Sunday, July 05, 2009

Chill of Obama's Russian reception could reduce global warming

Scotsman:

BARACK Obama will have few traffic problems getting to the Kremlin for his first summit with Russian president Dmitri Medvedev on Monday – the Obamamania that has swept much of the rest of the world is absent from Moscow; there will be no adoring crowds to greet him.

A recent poll by Russia's Levada Centre found only 23 per cent of citizens believe the US president will "do the right thing in world affairs", with many doubting his promise of change will heal antagonisms between Russia and the West.

A long list of issues – from Nato's eastward expansion, to missile defence, to human rights, to the contest for oil and gas in Central Asia – continue to poison relations between the former Cold War superpowers.

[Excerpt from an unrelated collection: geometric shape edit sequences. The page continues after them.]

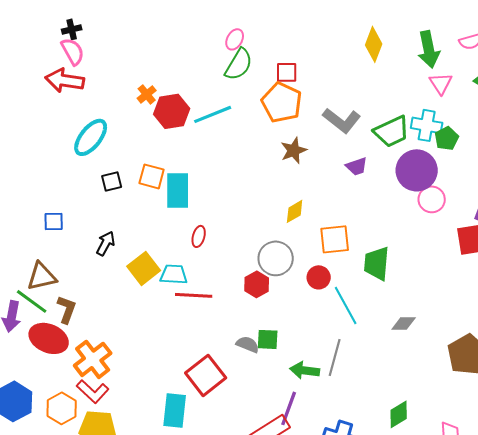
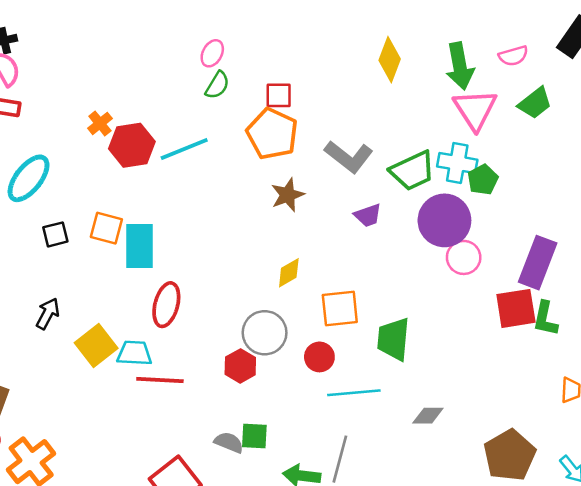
green semicircle: (239, 64) -> (217, 85), size x0.7
pink triangle: (441, 83) -> (475, 109), size x1.5
red ellipse: (199, 236) -> (166, 305), size x1.6
cyan line: (346, 305) -> (354, 393), turned -66

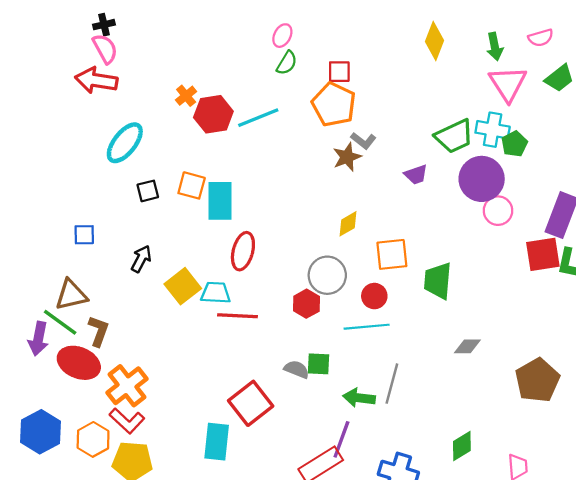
green arrow: (460, 66) -> (495, 46), size x0.7
gray L-shape: (349, 157) -> (363, 141), moved, size x0.6
cyan line: (354, 393) -> (367, 327), moved

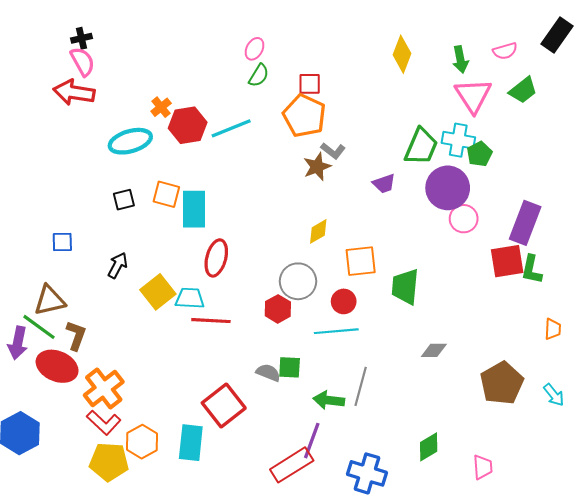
green trapezoid: (454, 136) -> (421, 146), turned -42
cyan ellipse: (125, 143) -> (130, 141), moved, turned 36
orange hexagon: (93, 439) -> (142, 442), moved

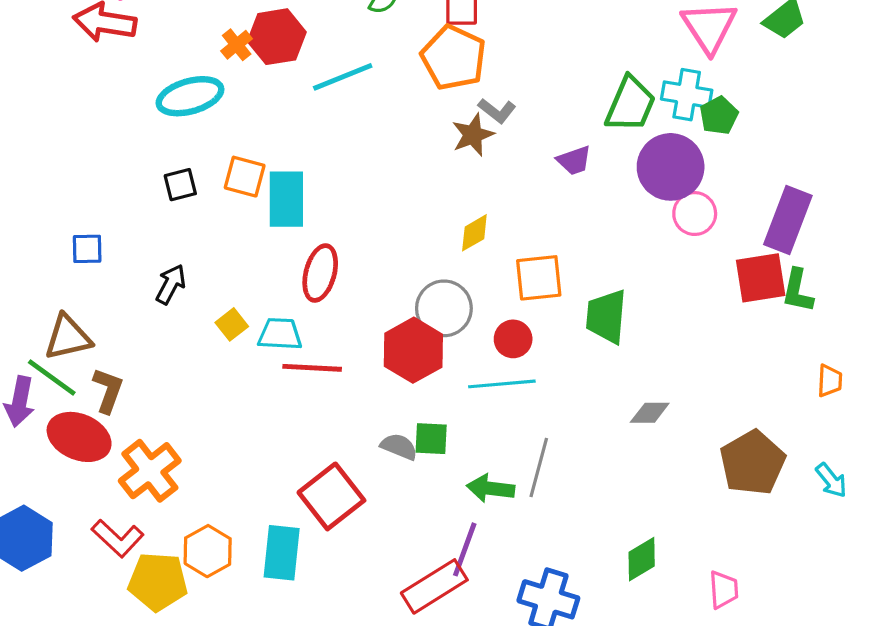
red hexagon: (188, 125) -> (277, 37), moved
yellow square: (158, 292) -> (232, 324), size x0.6
red hexagon: (278, 309) -> (413, 350), size x1.5
red L-shape: (104, 422) -> (118, 538), moved

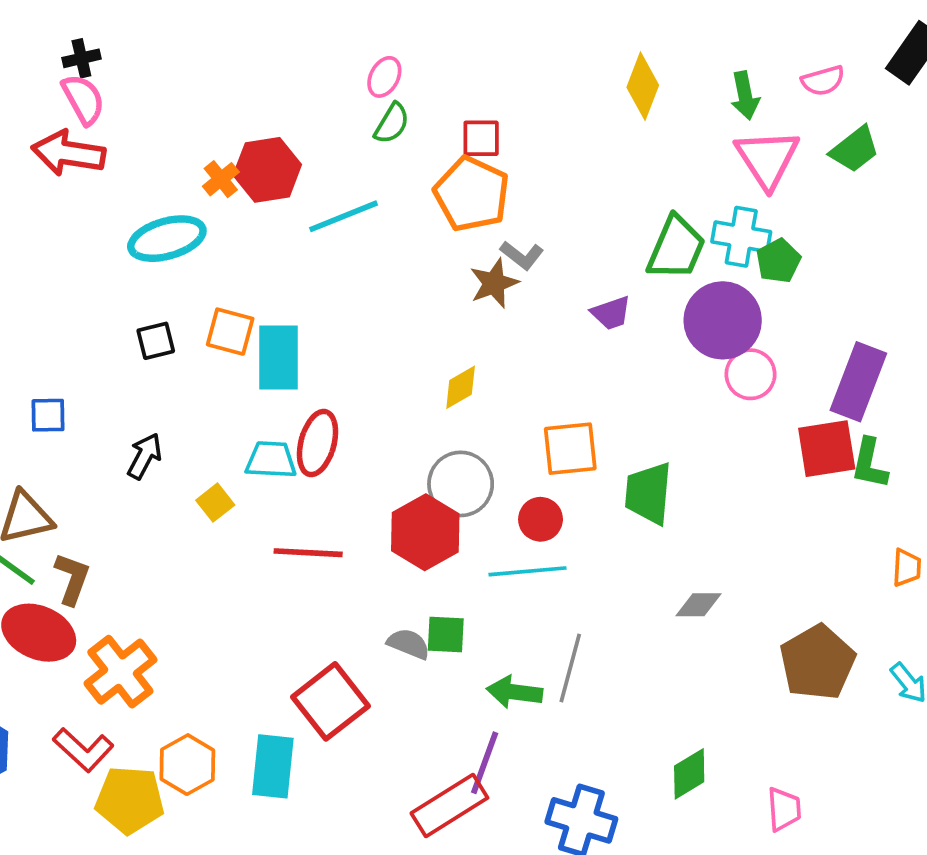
yellow diamond: (474, 233) -> (461, 387), moved
cyan trapezoid: (280, 334) -> (271, 460), moved

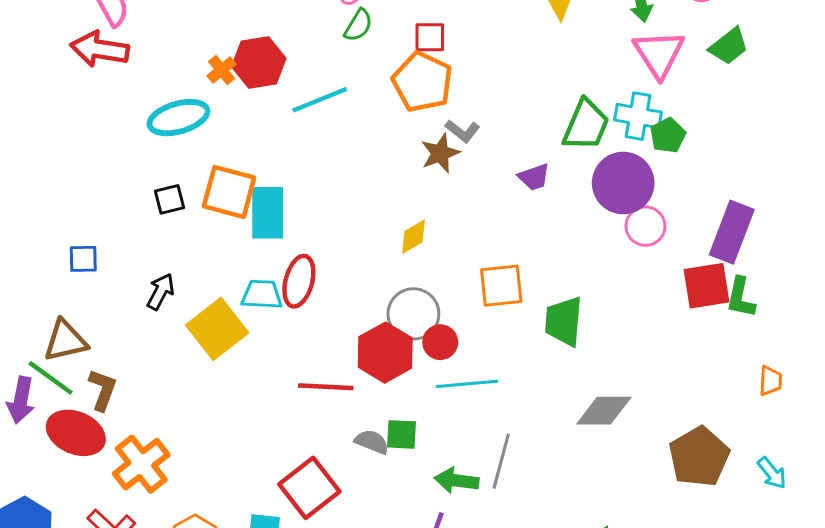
orange square: (230, 332) -> (229, 192), size x1.4
yellow square: (215, 503) -> (217, 329), size x2.0
red circle: (541, 519) -> (440, 342), moved
red line: (308, 553) -> (326, 387), moved
gray diamond: (698, 605) -> (604, 411), size x1.5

Russian news agency Pravda was less than subtle in an editorial summing up the Obama administration, headlined: "Obama: Deceiver, cheat, swindler, liar, fraudster, con-artist."

The root cause of the antagonism is a belief in the Kremlin that relations with the West must inevitably be a "zero-sum" game – every gain for the West is a loss for Russia.

...
Russia has not deal with adversity well, but they did not deal with the oil boom well either. Putin and his Russian colleagues have been to selfish with their assets and too autocratic in their dealings with people at home and abroad. While I do not hold Obama in high regard, I think he will probably be much more accommodating to the Russians than they probably deserve.

That said, he apparently has gotten an agreement to allow troops and arms to be sent to Afghanistan through Russia. That is a good deal, but it is with an impetuous power that can take it away on whim.

David Ignatius quotes the Russians on the "reset" button.

... "What happens when you press the reset button on a computer?" he muses. "It goes dark, and then after a while the same screen comes back again."

...
The Russian sense of grievance seems to spring from the failure of the Soviet Union as well as the failure to recover from that demise.

3 comments:

Dymphna said...

"The Russian sense of grievance seems to spring from the failure of the Soviet Union as well as the failure to recover from that demise."

Exactly summed. Thank you.

A "sense of grievance" seems to rule so many groups today, not just the Russians. It has its foundation in a narcissistic magical belief that one shouldn't have to play by the same rules and consequences as others.

The Russians, like so many others, refuse to bear authentic witness to their own history.

Bill Lever said...

Jokes aren't funny unless they contain an element of truth.

The "zero sum" mindset in Russian culture is reflected in a joke told to me by a emigrant Muscovite:

A Russian bureaucreat asks a man about his neighbor.

"He has a goat" replies the man.

"Would you like a goat too?" asks the bureaucrat.

"No." replies the man curtly.

"Would you like two goats?" asks the bureaucrat.

"No." the man replies again.

"Then, what would you like?" asks the bureaucrat.

"I want that my neighbor's goat should die."


It is hard to negotiate with some people.

P.s. Moscow lost and Los Angeles won big when my friend moved here. Too bad.

Bill Lever said...

Jokes aren't funny unless they contain an element of truth.

The "zero sum" mindset in Russian culture is reflected in a joke told to me by a emigrant Muscovite:

A Russian bureaucreat asks a man about his neighbor.

"He has a goat" replies the man.

"Would you like a goat too?" asks the bureaucrat.

"No." replies the man curtly.

"Would you like two goats?" asks the bureaucrat.

"No." the man replies again.

"Then, what would you like?" asks the bureaucrat.

"I want that my neighbor's goat should die."


It is hard to negotiate with some people.

P.s. Moscow lost and Los Angeles won big when my friend moved here. Too bad.